--- Data extracts Enclosed Below ---

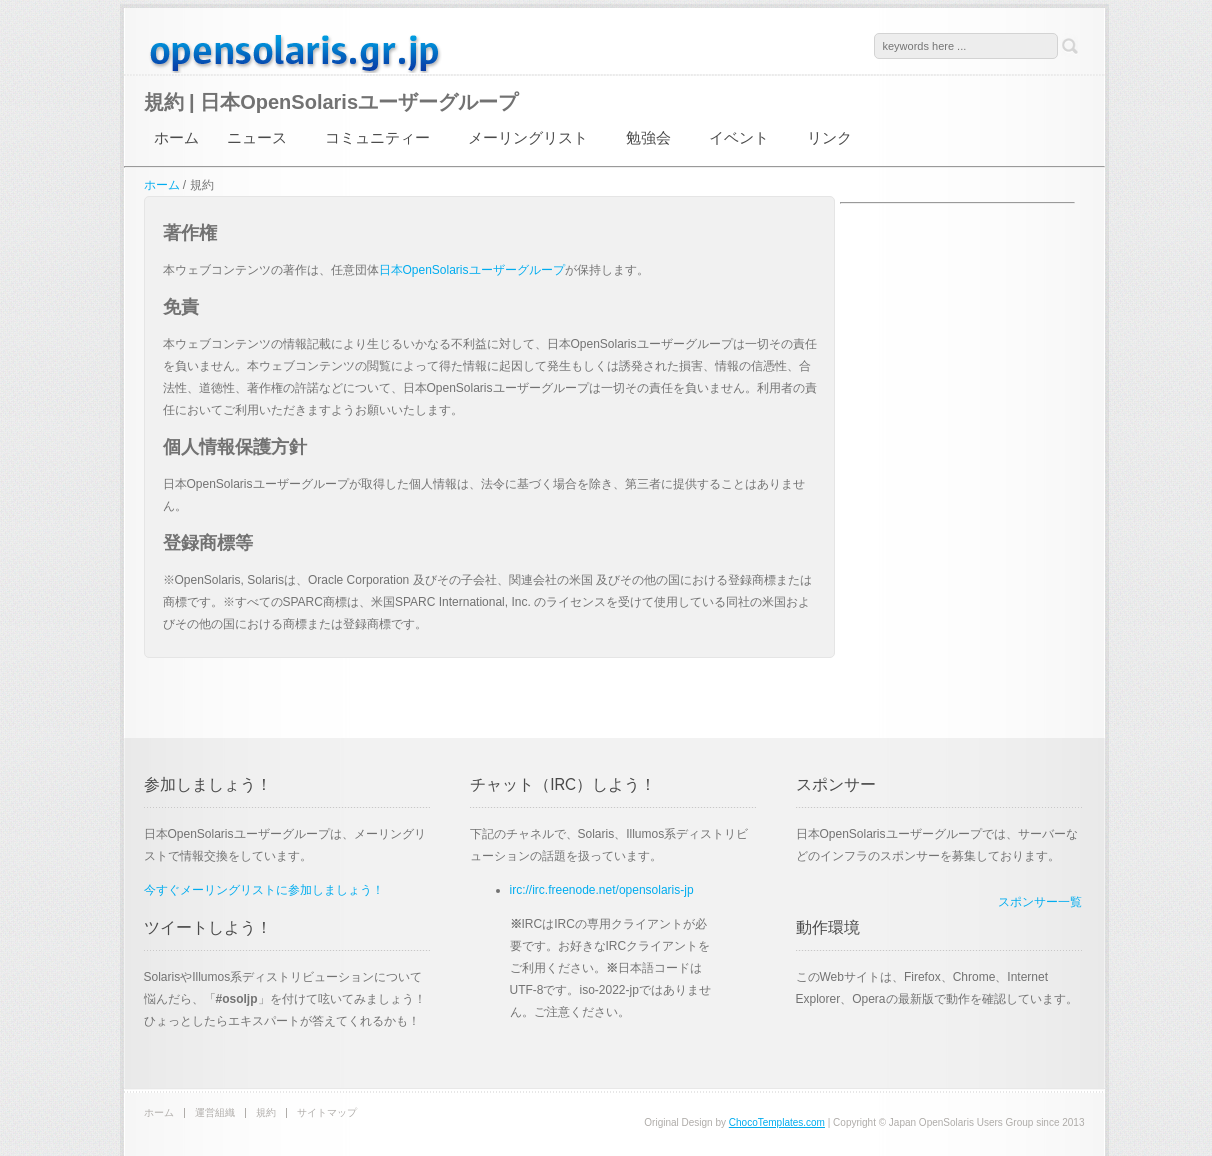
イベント (739, 138)
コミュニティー (377, 138)
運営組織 (215, 1112)
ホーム (176, 138)
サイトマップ (327, 1112)
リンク (829, 138)
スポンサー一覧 (1040, 902)
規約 (266, 1112)
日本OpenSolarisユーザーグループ (295, 52)
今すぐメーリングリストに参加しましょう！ (264, 890)
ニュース (257, 138)
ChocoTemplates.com (777, 1122)
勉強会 (648, 138)
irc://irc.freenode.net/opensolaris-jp (602, 890)
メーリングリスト (528, 138)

--- End of Enclosed Data extracts ---

### Work order
Having located the line containing "コミュニティー (377, 138)", set it down along with every line after it through the end of the data, reproducing each exactly.

### Exercise answer
コミュニティー (377, 138)
運営組織 (215, 1112)
ホーム (176, 138)
サイトマップ (327, 1112)
リンク (829, 138)
スポンサー一覧 (1040, 902)
規約 (266, 1112)
日本OpenSolarisユーザーグループ (295, 52)
今すぐメーリングリストに参加しましょう！ (264, 890)
ニュース (257, 138)
ChocoTemplates.com (777, 1122)
勉強会 (648, 138)
irc://irc.freenode.net/opensolaris-jp (602, 890)
メーリングリスト (528, 138)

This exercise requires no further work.